**WHAT THE TASK ASKS**.
Every line below that has "называет" in it should be copied.

[Start of section]

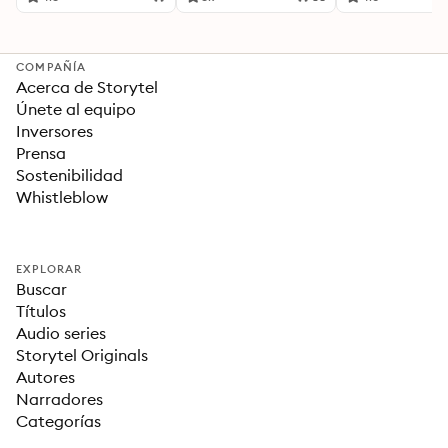
Para una Vida Mejor
COMPAÑÍA
Acerca de Storytel
Únete al equipo
Inversores
Prensa
Sostenibilidad
Whistleblow
EXPLORAR
Buscar
Títulos
Audio series
Storytel Originals
Autores
Narradores
Categorías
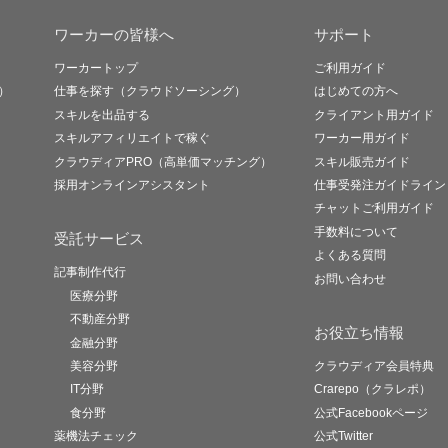
ワーカーの皆様へ
サポート
ワーカートップ
ご利用ガイド
）
仕事を探す（クラウドソーシング）
はじめての方へ
スキルを出品する
クライアント用ガイド
スキルアフィリエイトで稼ぐ
ワーカー用ガイド
クラウディアPRO（高単価マッチング）
スキル販売ガイド
採用オンラインアシスタント
仕事受発注ガイドライン
チャットご利用ガイド
手数料について
受託サービス
よくある質問
記事制作代行
お問い合わせ
医療分野
不動産分野
お役立ち情報
金融分野
美容分野
クラウディア会員特典
IT分野
Crarepo（クラレポ）
食分野
公式Facebookページ
薬機法チェック
公式Twitter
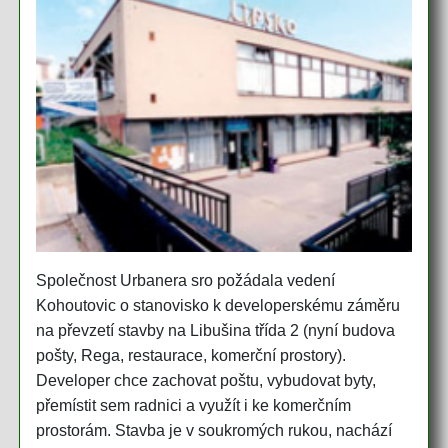
Společnost Urbanera sro požádala vedení
Kohoutovic o stanovisko k developerskému záměru
na převzetí stavby na Libušina třída 2 (nyní budova
pošty, Rega, restaurace, komerční prostory).
Developer chce zachovat poštu, vybudovat byty,
přemístit sem radnici a využít i ke komerčním
prostorám. Stavba je v soukromých rukou, nachází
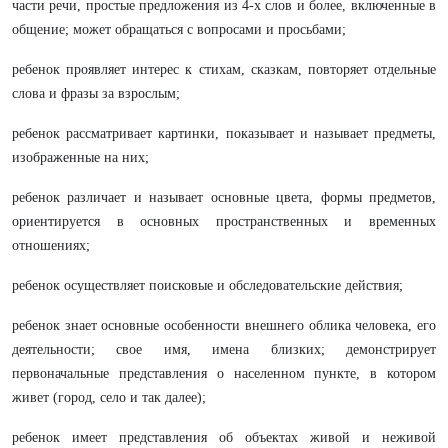
части речи, простые предложения из 4-х слов и более, включенные в
общение; может обращаться с вопросами и просьбами;
ребенок проявляет интерес к стихам, сказкам, повторяет отдельные
слова и фразы за взрослым;
ребенок рассматривает картинки, показывает и называет предметы,
изображенные на них;
ребенок различает и называет основные цвета, формы предметов,
ориентируется в основных пространственных и временных
отношениях;
ребенок осуществляет поисковые и обследовательские действия;
ребенок знает основные особенности внешнего облика человека, его
деятельности; свое имя, имена близких; демонстрирует
первоначальные представления о населенном пункте, в котором
живет (город, село и так далее);
ребенок имеет представления об объектах живой и неживой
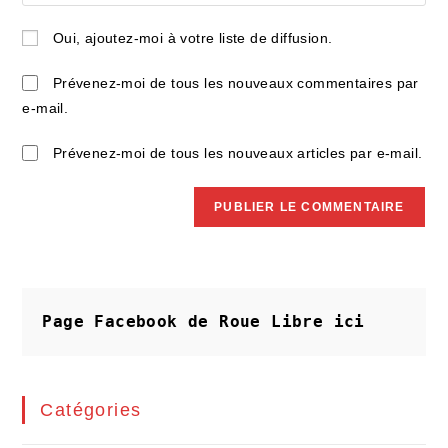
l’URL
comment
to
de
Oui, ajoutez-moi à votre liste de diffusion.
comment
votre
site
Prévenez-moi de tous les nouveaux commentaires par
(facultatif)
e-mail.
Prévenez-moi de tous les nouveaux articles par e-mail.
Page Facebook de Roue Libre
ici
Catégories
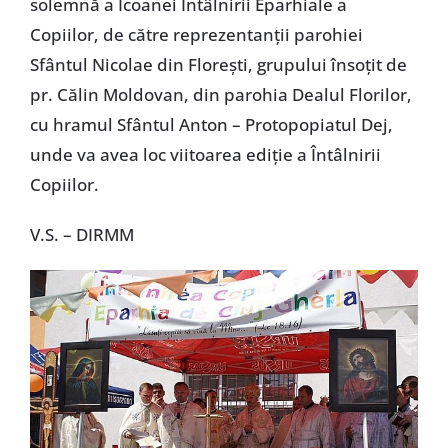
solemnă a Icoanei Întâlnirii Eparhiale a
Copiilor, de către reprezentanţii parohiei
Sfântul Nicolae din Floreşti, grupului însoţit de
pr. Călin Moldovan, din parohia Dealul Florilor,
cu hramul Sfântul Anton – Protopopiatul Dej,
unde va avea loc viitoarea ediţie a Întâlnirii
Copiilor.
V.S. – DIRMM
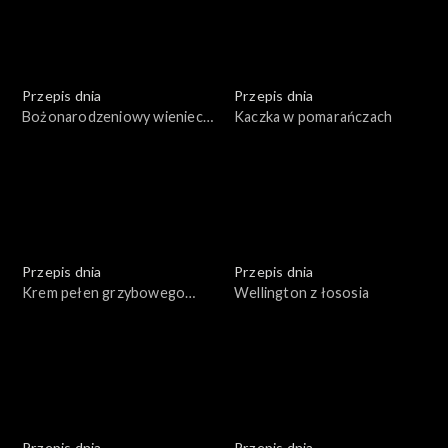
Przepis dnia
Przepis dnia
Bożonarodzeniowy wieniec
Kaczka w pomarańczach
bezowy
Przepis dnia
Przepis dnia
Krem pełen grzybowego
Wellington z łososia
umami
Przepis dnia
Przepis dnia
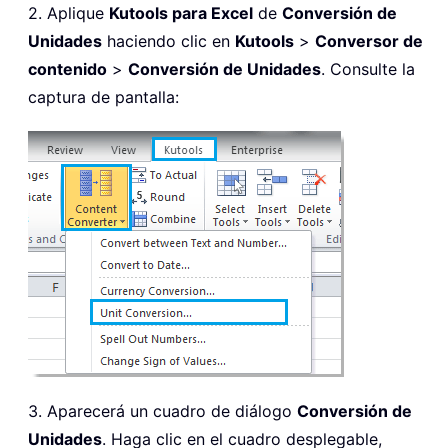
2. Aplique
Kutools para Excel
de
Conversión de
Unidades
haciendo clic en
Kutools
>
Conversor de
contenido
>
Conversión de Unidades
. Consulte la
captura de pantalla:
3. Aparecerá un cuadro de diálogo
Conversión de
Unidades
. Haga clic en el cuadro desplegable,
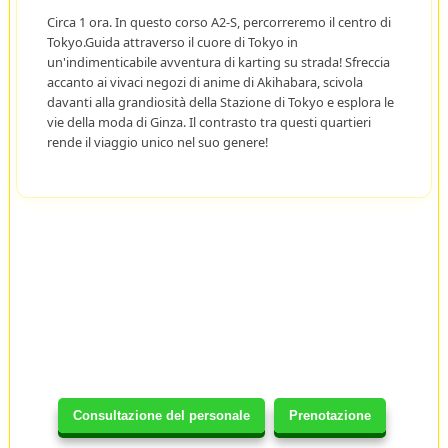
Circa 1 ora. In questo corso A2-S, percorreremo il centro di
Tokyo.Guida attraverso il cuore di Tokyo in
un'indimenticabile avventura di karting su strada! Sfreccia
accanto ai vivaci negozi di anime di Akihabara, scivola
davanti alla grandiosità della Stazione di Tokyo e esplora le
vie della moda di Ginza. Il contrasto tra questi quartieri
rende il viaggio unico nel suo genere!
Consultazione del personale
Prenotazione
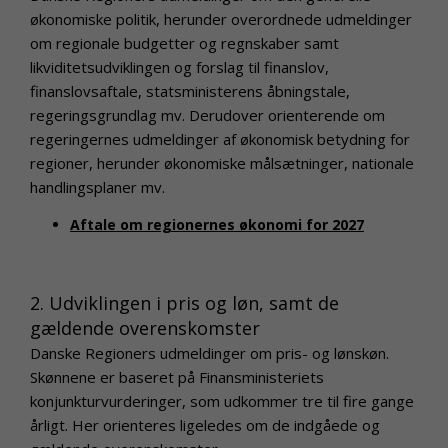
økonomiske politik, herunder overordnede udmeldinger
om regionale budgetter og regnskaber samt
likviditetsudviklingen og forslag til finanslov,
finanslovsaftale, statsministerens åbningstale,
regeringsgrundlag mv. Derudover orienterende om
regeringernes udmeldinger af økonomisk betydning for
regioner, herunder økonomiske målsætninger, nationale
handlingsplaner mv.
Aftale om regionernes økonomi for 2027
2. Udviklingen i pris og løn, samt de
gældende overenskomster
Danske Regioners udmeldinger om pris- og lønskøn.
Skønnene er baseret på Finansministeriets
konjunkturvurderinger, som udkommer tre til fire gange
årligt. Her orienteres ligeledes om de indgåede og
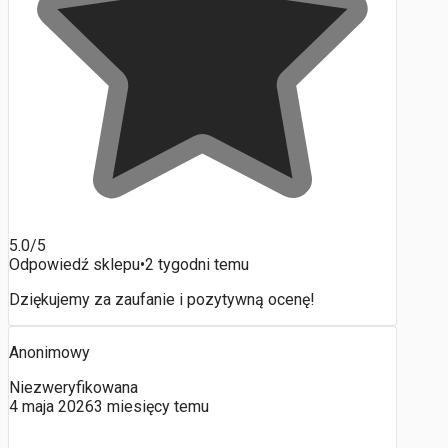
5.0/5
Odpowiedź sklepu
•
2 tygodni temu
Dziękujemy za zaufanie i pozytywną ocenę!
Anonimowy
Niezweryfikowana
4 maja 2026
3 miesięcy temu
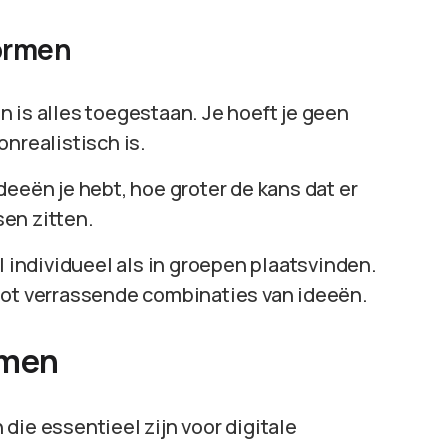
tormen
 is alles toegestaan. Je hoeft je geen
nrealistisch is.
eeën je hebt, hoe groter de kans dat er
en zitten.
individueel als in groepen plaatsvinden.
tot verrassende combinaties van ideeën.
rmen
die essentieel zijn voor digitale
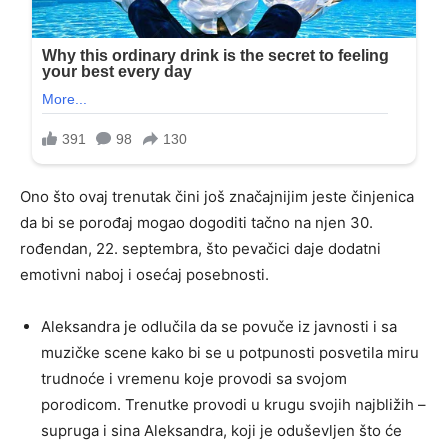
Ono što ovaj trenutak čini još značajnijim jeste činjenica
da bi se porođaj mogao dogoditi tačno na njen 30.
rođendan, 22. septembra, što pevačici daje dodatni
emotivni naboj i osećaj posebnosti.
Aleksandra je odlučila da se povuče iz javnosti i sa
muzičke scene kako bi se u potpunosti posvetila miru
trudnoće i vremenu koje provodi sa svojom
porodicom. Trenutke provodi u krugu svojih najbližih –
supruga i sina Aleksandra, koji je oduševljen što će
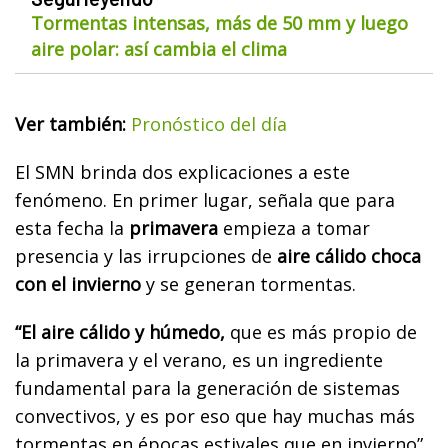
Tormentas intensas, más de 50 mm y luego
aire polar: así cambia el clima
Ver también:
Pronóstico del día
El SMN brinda dos explicaciones a este
fenómeno. En primer lugar, señala que para
esta fecha la
primavera
empieza a tomar
presencia y las irrupciones de
aire cálido choca
con el invierno
y se generan tormentas.
“El aire cálido y húmedo,
que es más propio de
la primavera y el verano, es un ingrediente
fundamental para la generación de sistemas
convectivos, y es por eso que hay muchas más
tormentas en épocas estivales que en invierno”,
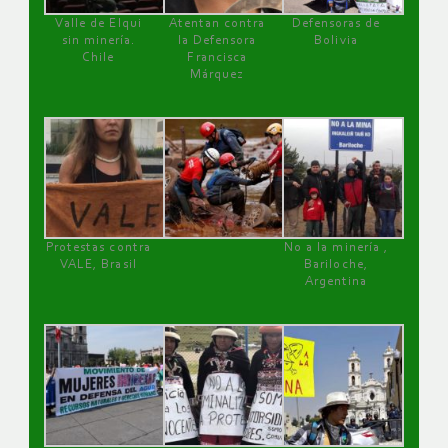
Valle de Elqui
Atentan contra
Defensoras de
sin minería.
la Defensora
Bolivia
Chile
Francisca
Márquez
Protestas contra
No a la minería ,
VALE, Brasil
Bariloche,
Argentina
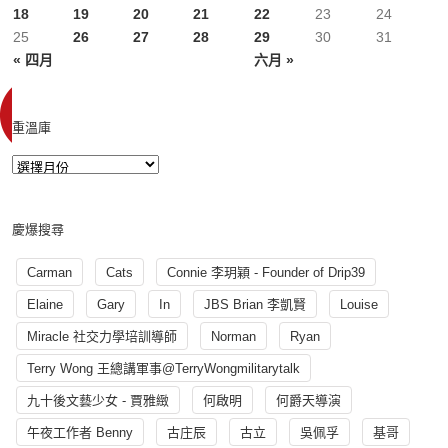
18
19
20
21
22
23
24
25
26
27
28
29
30
31
« 四月
六月 »
重溫庫
慶爆搜尋
Carman
Cats
Connie 李玥穎 - Founder of Drip39
Elaine
Gary
In
JBS Brian 李凱賢
Louise
Miracle 社交力學培訓導師
Norman
Ryan
Terry Wong 王總講軍事@TerryWongmilitarytalk
九十後文藝少女 - 賈雅緻
何啟明
何爵天導演
午夜工作者 Benny
古庄辰
古立
吳佩孚
基哥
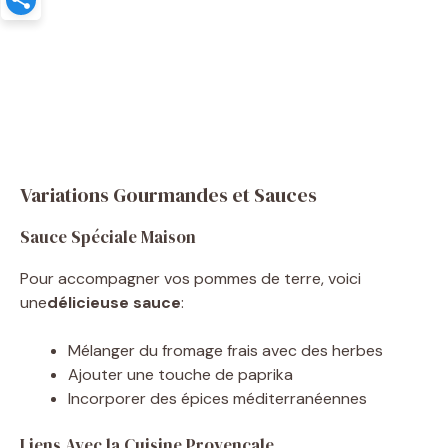
Variations Gourmandes et Sauces
Sauce Spéciale Maison
Pour accompagner vos pommes de terre, voici
une
délicieuse sauce
:
Mélanger du fromage frais avec des herbes
Ajouter une touche de paprika
Incorporer des épices méditerranéennes
Liens Avec la Cuisine Provençale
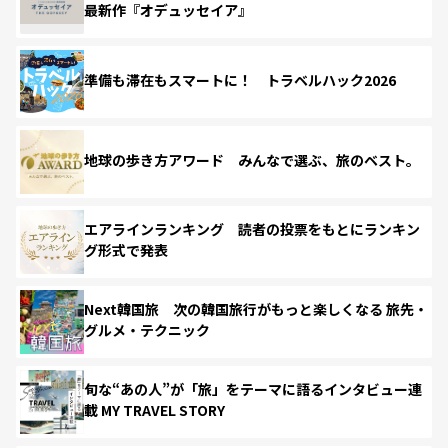
最新作『オデュッセイア』
準備も滞在もスマートに！ トラベルハック2026
地球の歩き方アワード みんなで選ぶ、旅のベスト。
エアラインランキング 読者の投票をもとにランキン
グ形式で発表
Next韓国旅 次の韓国旅行がもっと楽しくなる 旅先・
グルメ・テクニック
旬な“あの人”が「旅」をテーマに語るインタビュー連
載 MY TRAVEL STORY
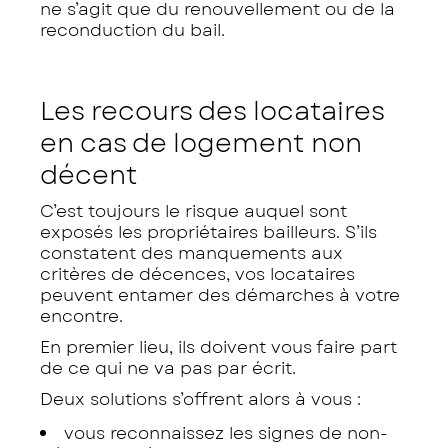
ne s’agit que du renouvellement ou de la
reconduction du bail.
Les recours des locataires
en cas de logement non
décent
C’est toujours le risque auquel sont
exposés les propriétaires bailleurs. S’ils
constatent des manquements aux
critères de décences, vos locataires
peuvent entamer des démarches à votre
encontre.
En premier lieu, ils doivent vous faire part
de ce qui ne va pas par écrit.
Deux solutions s’offrent alors à vous :
vous reconnaissez les signes de non-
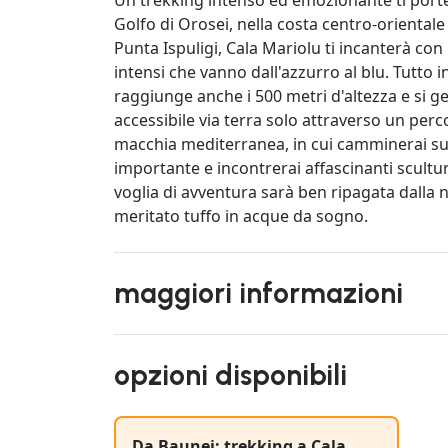
Golfo di Orosei, nella costa centro-oriental
Punta Ispuligi, Cala Mariolu ti incanterà con
intensi che vanno dall'azzurro al blu. Tutto 
raggiunge anche i 500 metri d'altezza e si ge
accessibile via terra solo attraverso un per
macchia mediterranea, in cui camminerai su 
importante e incontrerai affascinanti scultur
voglia di avventura sarà ben ripagata dalla
meritato tuffo in acque da sogno.
maggiori informazioni
opzioni disponibili
Da Baunei: trekking a Cala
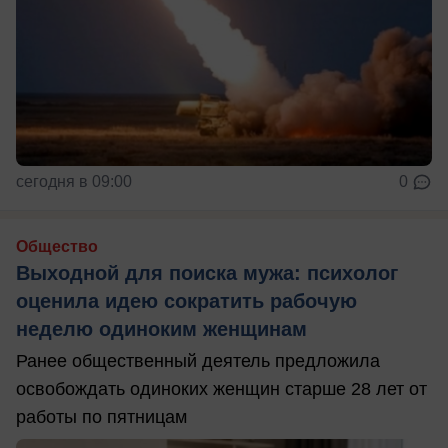
сегодня в 09:00
0
Общество
Выходной для поиска мужа: психолог
оценила идею сократить рабочую
неделю одиноким женщинам
Ранее общественный деятель предложила
освобождать одиноких женщин старше 28 лет от
работы по пятницам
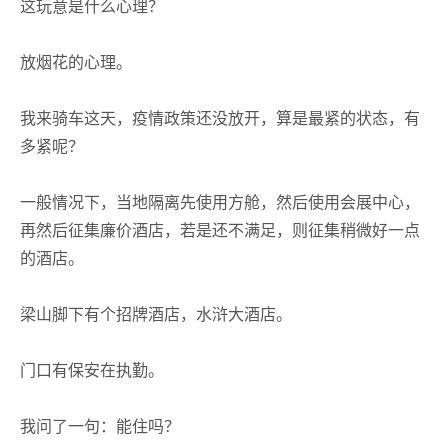
这玩意是什么心理？
放烟花的心理。
我来骑车这天，疫情政策还没放开，算是最紧的状态，有
多紧呢？
一般情况下，当地隔离先使用方舱，然后使用会展中心，
再然后征集廉价酒店，若是还不满足，则征集稍微好一点
的酒店。
梁山脚下有个招牌酒店，水浒大酒店。
门口有保安在执勤。
我问了一句：能住吗？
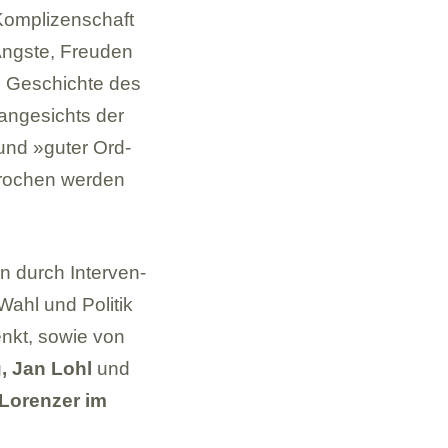
m­pli­zen­schaft
 Ängste, Freu­den
ie Geschichte des
 ange­sichts der
g und »guter Ord­
pro­chen wer­den
n durch Inter­ven­
 Wahl und Poli­tik
nkt, sowie von
g, Jan Lohl
und
Loren­zer im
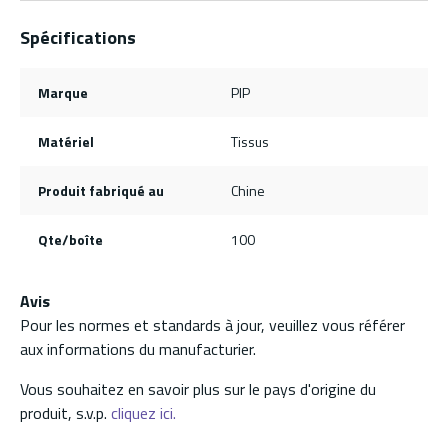
Spécifications
Marque
PIP
Matériel
Tissus
Produit fabriqué au
Chine
Qte/boîte
100
Avis
Pour les normes et standards à jour, veuillez vous référer
aux informations du manufacturier.
Vous souhaitez en savoir plus sur le pays d'origine du
produit, s.v.p.
cliquez ici.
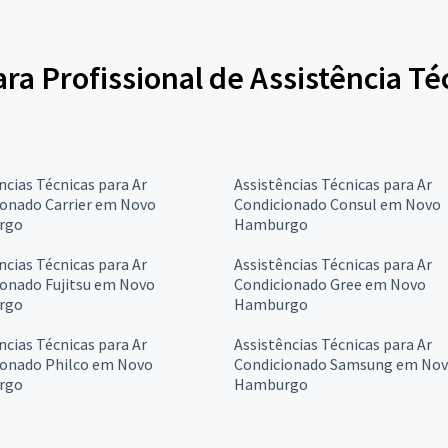
ara Profissional de Assistência Té
ncias Técnicas para Ar
Assistências Técnicas para Ar
ionado Carrier em Novo
Condicionado Consul em Novo
rgo
Hamburgo
ncias Técnicas para Ar
Assistências Técnicas para Ar
ionado Fujitsu em Novo
Condicionado Gree em Novo
rgo
Hamburgo
ncias Técnicas para Ar
Assistências Técnicas para Ar
ionado Philco em Novo
Condicionado Samsung em No
rgo
Hamburgo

[End of section]

**EXERCISE RESPONSE**.
ребенок рассматривает картинки, показывает и называет предметы,
ребенок различает и называет основные цвета, формы предметов,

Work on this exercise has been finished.